For an overview of the Event Management and Monitoring capabilities DoIT provides on the servers for which it has operational responsibility see DoIT Monitoring Services (Overview)
- Please ensure that the request for Event Management ans Monitoring is consistent with any previous arrangements made with the Help Desk for the handling of the services the monitor corresponds to (e.g. If the help desk is supposed to alert Jane Doe of customer complaints about service X; Jane Doe should also be a contact for the monitor pertaining to service X).
- Requests for event monitors are made through WiscIT - DoIT's Change Management tool.
To start your request, log in to WiscIT, create a new Change Request, Category - Monitoring, SubCategory - Monitoring Request.
- Under Description, provide details for each of the following:
- Specific Application/process/URL/database/OS/Node/etc to be monitored (for web monitor, an IP, or URL - otherwise, describe the target of the monitor): This is the object you want the monitor to target. It could be any of the examples listed as well as a log file, system parameter, etc.
- Steps for the event monitor and conditions to check (look for a specific string of characters on a webpage, measure the time it takes to load a webpage, check the disk space free, ensure a process is running, etc): Here is where you outline what actions the event monitor must do to test, and what specifically the monitor is checking for. For example, you could ask for an event monitor to log in to a website and look for a specific string of characters.
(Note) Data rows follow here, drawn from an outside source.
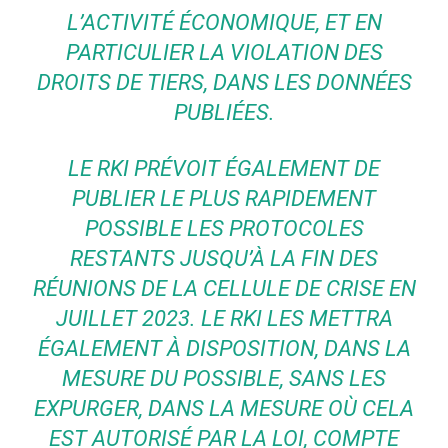
L’ACTIVITÉ ÉCONOMIQUE, ET EN
PARTICULIER LA VIOLATION DES
DROITS DE TIERS, DANS LES DONNÉES
PUBLIÉES.
LE RKI PRÉVOIT ÉGALEMENT DE
PUBLIER LE PLUS RAPIDEMENT
POSSIBLE LES PROTOCOLES
RESTANTS JUSQU’À LA FIN DES
RÉUNIONS DE LA CELLULE DE CRISE EN
JUILLET 2023. LE RKI LES METTRA
ÉGALEMENT À DISPOSITION, DANS LA
MESURE DU POSSIBLE, SANS LES
EXPURGER, DANS LA MESURE OÙ CELA
EST AUTORISÉ PAR LA LOI, COMPTE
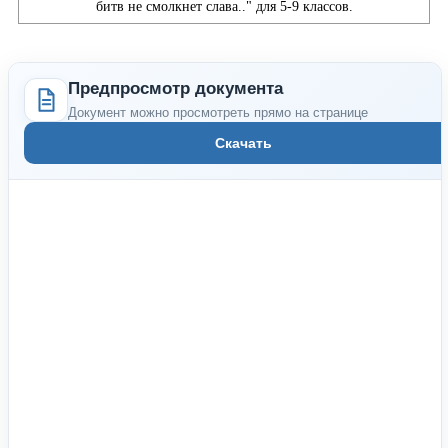
Предпросмотр документа
Документ можно просмотреть прямо на странице
Скачать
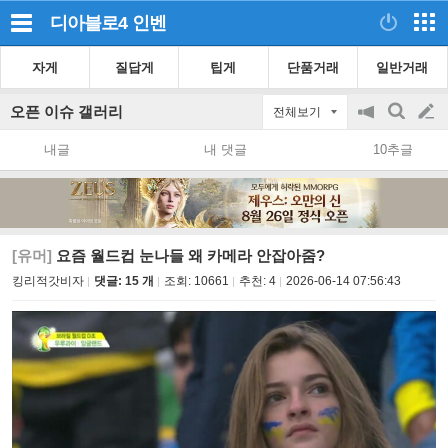
디아블로4
인벤
자게
질답게
팁게
단품거래
일반거래
오픈 이슈 갤러리
전체보기
공
검
글
지
색
내글
내 댓글
10추글
on/off
쓰
기
[유머]
요즘 월드컵 눈나들 왜 카메라 안잡아줌?
킹리적갓비자
댓글: 15 개
조회:
10661
추천:
4
2026-06-14 07:56:43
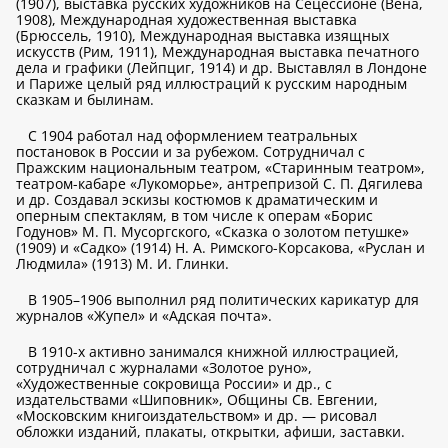
(1907), выставка русских художников на Сецессионе (Вена,
1908), Международная художественная выставка
(Брюссель, 1910), Международная выставка изящных
искусств (Рим, 1911), Международная выставка печатного
дела и графики (Лейпциг, 1914) и др. Выставлял в Лондоне
и Париже целый ряд иллюстраций к русским народным
сказкам и былинам.
С 1904 работал над оформлением театральных
постановок в России и за рубежом. Сотрудничал с
Пражским национальным театром, «Старинным театром»,
театром-кабаре «Лукоморье», антрепризой С. П. Дягилева
и др. Создавал эскизы костюмов к драматическим и
оперным спектаклям, в том числе к операм «Борис
Годунов» М. П. Мусоргского, «Сказка о золотом петушке»
(1909) и «Садко» (1914) Н. А. Римского-Корсакова, «Руслан и
Людмила» (1913) М. И. Глинки.
В 1905–1906 выполнил ряд политических карикатур для
журналов «Жупел» и «Адская почта».
В 1910-х активно занимался книжной иллюстрацией,
сотрудничал с журналами «Золотое руно»,
«Художественные сокровища России» и др., с
издательствами «Шиповник», Общины Св. Евгении,
«Московским книгоиздательством» и др. — рисовал
обложки изданий, плакаты, открытки, афиши, заставки.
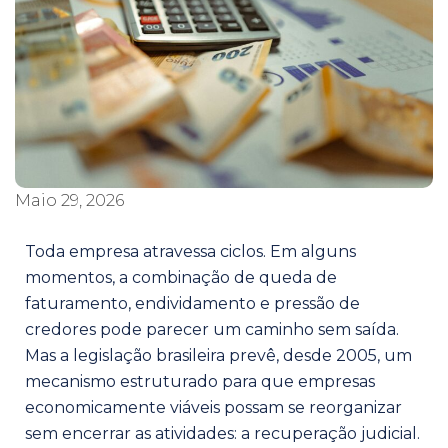
Maio 29, 2026
Toda empresa atravessa ciclos. Em alguns
momentos, a combinação de queda de
faturamento, endividamento e pressão de
credores pode parecer um caminho sem saída.
Mas a legislação brasileira prevê, desde 2005, um
mecanismo estruturado para que empresas
economicamente viáveis possam se reorganizar
sem encerrar as atividades: a recuperação judicial.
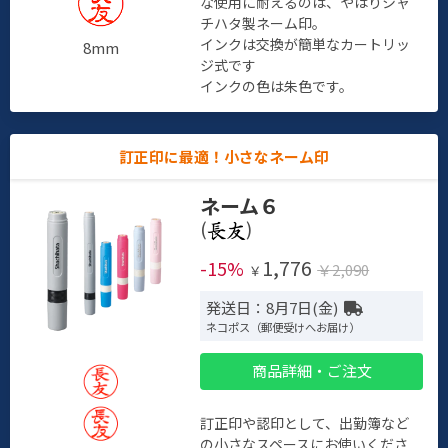
な使用に耐えるのは、やはりシャ
チハタ製ネーム印。
インクは交換が簡単なカートリッ
8mm
ジ式です
インクの色は朱色です。
訂正印に最適！小さなネーム印
ネーム６
(
)
1,776
-15%
￥2,090
￥
発送日：8月7日(金)
ネコポス（郵便受けへお届け）
商品詳細・ご注文
訂正印や認印として、出勤簿など
の小さなスペースにお使いくださ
Or you could have a process on a DoIT server checked to ensure it's running, you could check how much memory is left on a device, etc.
- Thresholds, Failure, and/or Warning Conditions that require action(string of characters on a web page doesn't match the expected string, webpage taking >30 seconds to load, Disk free space has fallen below 30% but is above 5%, Disk free space is below 5%, process is not running, etc): List the specific values of text/value/time that you want the event monitor to trigger an alert for.
- Actions taken for each Threshold/Failure/Warning Condition (email warning of web page >30 seconds to load, email warning of Disk free space between 30% and 5%, incident created and escalated by the 24x7 staff if a process is not running, incident created and escalated by 24x7 staff if string of characters doesn't match on webpage): Here list which of your Thresholds/Failure Conditions you want notified by email only, or if you want them promoted to the 24x7 staff for incident creation (as well as an email notification).
- Frequency of event monitor (every 5 minutes 24x7, every half hour M-F 9-5, etc): How often you want the event monitor to check for the Thresholds/Failure Conditions. Some examples: every 5 minutes, 24x7; every half hour, 9 - 5 M-F; etc.
- Additional email address(es) to receive notification, for both email warnings and notification of incidents: Here you can have any combination individual addresses and group lists (jon.doe@wisc.edu, jane.doe@wisc.edu, ServiceSupport@wisc.edu).
- Person(s)' direct contact information in the event of incident (by default, 24x7 operators will refer to administrators listed in CMDB): By default, the 24x7 staff will use the service and monitor information available to them to contact the correct folks in the event of an incident. By default, they will look at the Service administrators. Beyond the Service Admins, who should be contacted if there is an incident created as a result of this particular event monitor, and how should the be contacted.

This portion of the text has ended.